# Damp Rid



## kiteri (Jan 12, 2008)

I have been doing a little research on those moisture absorbing crystals.

There are a couple brand names that came up. Damp Rid, No Damp, and Dri Z Air.

The best reviews I have found are of Damp Rid. 

I have a Home Depot gift card that I intent to purchase some of those bags of Damp Rid closet hangers with, and as soon as the weather breaks (which, if you believe in Punxsutawney Phil... will not be for 6 more weeks!!!) I am gonna give em a shot in a tent, to see if the absorb moisture fast enough to keep a tent comfortable on those hot humid nights!

Just something for all of us tent campers to look forward to!


----------



## cricket2 (Nov 16, 2007)

I havent ever used damprid in the tent, but I think it would help at the very least, and may actually work well. They also have the DampRid Sachet Moisture Absorber which may work good too

I always use a ground tarp to help keep moisture out as well.


----------



## cricket2 (Nov 16, 2007)

Did you end up purchasing these? Just wondering how that worked out?


----------



## kiteri (Jan 12, 2008)

I have them purchased, but I have not had nice enough weather to try them out yet in a tent.

I am going to take a shower with one in my bathroom sometime soon to see how quickly it absorbs excess moisture!


----------



## campingforfun (Jan 5, 2008)

I was curious about those myself. I wondered if they work better for certain materials or if it even matters. For instance, a canvas tent seems to get really damp inside and takes alot to air out.

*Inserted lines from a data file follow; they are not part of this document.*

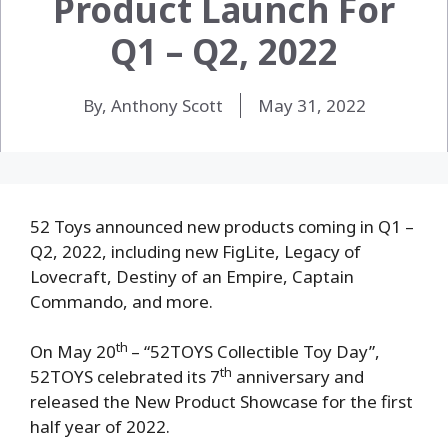
Product Launch For
Q1 – Q2, 2022
By, Anthony Scott
May 31, 2022
52 Toys announced new products coming in Q1 –
Q2, 2022, including new FigLite, Legacy of
Lovecraft, Destiny of an Empire, Captain
Commando, and more.
th
On May 20
– “52TOYS Collectible Toy Day”,
th
52TOYS celebrated its 7
anniversary and
released the New Product Showcase for the first
half year of 2022.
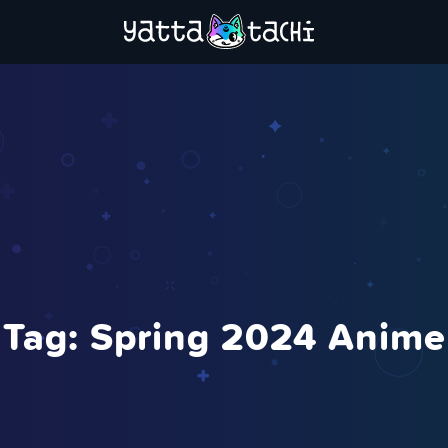
Tag:
Spring 2024 Anime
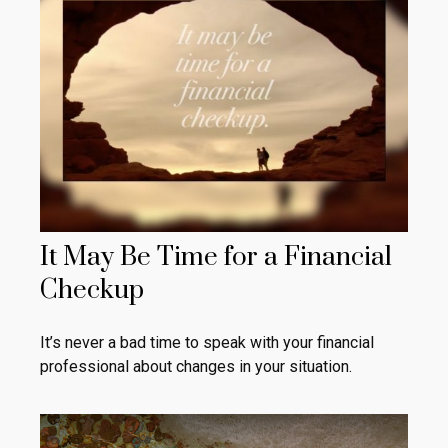
It May Be Time for a Financial
Checkup
It’s never a bad time to speak with your financial
professional about changes in your situation.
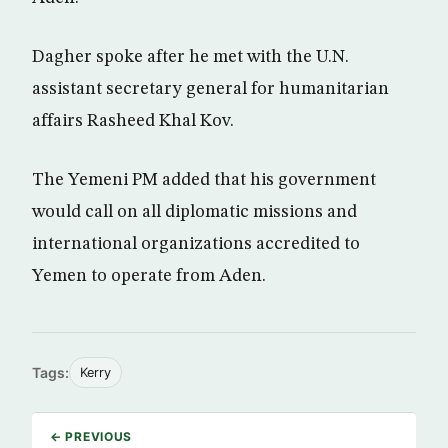
Dagher spoke after he met with the U.N.
assistant secretary general for humanitarian
affairs Rasheed Khal Kov.
The Yemeni PM added that his government
would call on all diplomatic missions and
international organizations accredited to
Yemen to operate from Aden.
Tags:
Kerry
← PREVIOUS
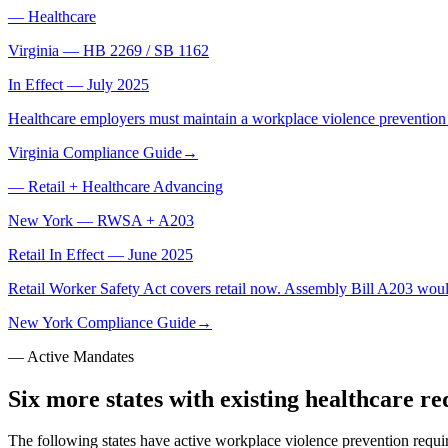
—
Healthcare
Virginia
—
HB 2269 / SB 1162
In Effect — July 2025
Healthcare employers must maintain a workplace violence prevention p
Virginia Compliance Guide
→
—
Retail + Healthcare Advancing
New York
—
RWSA + A203
Retail In Effect — June 2025
Retail Worker Safety Act covers retail now. Assembly Bill A203 woul
New York Compliance Guide
→
— Active Mandates
Six more states with existing healthcare r
The following states have active workplace violence prevention requ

I've said it before but that is one of the things about camping that drives me nuts. The dampness. I hate the sheets and blankets feeling cold and like they were wet.


----------



## Jonesycampgirl (Jul 16, 2018)

Was wondering if the Damp Rid helps with moisture or condisation. I used to keep a container in my pop up during storage. Now was wondering if I should grab one to use when camping in my tent. It will most likely be fairly hot and humid Labor Day weekend, so I guess it wouldn't hurt to try.


----------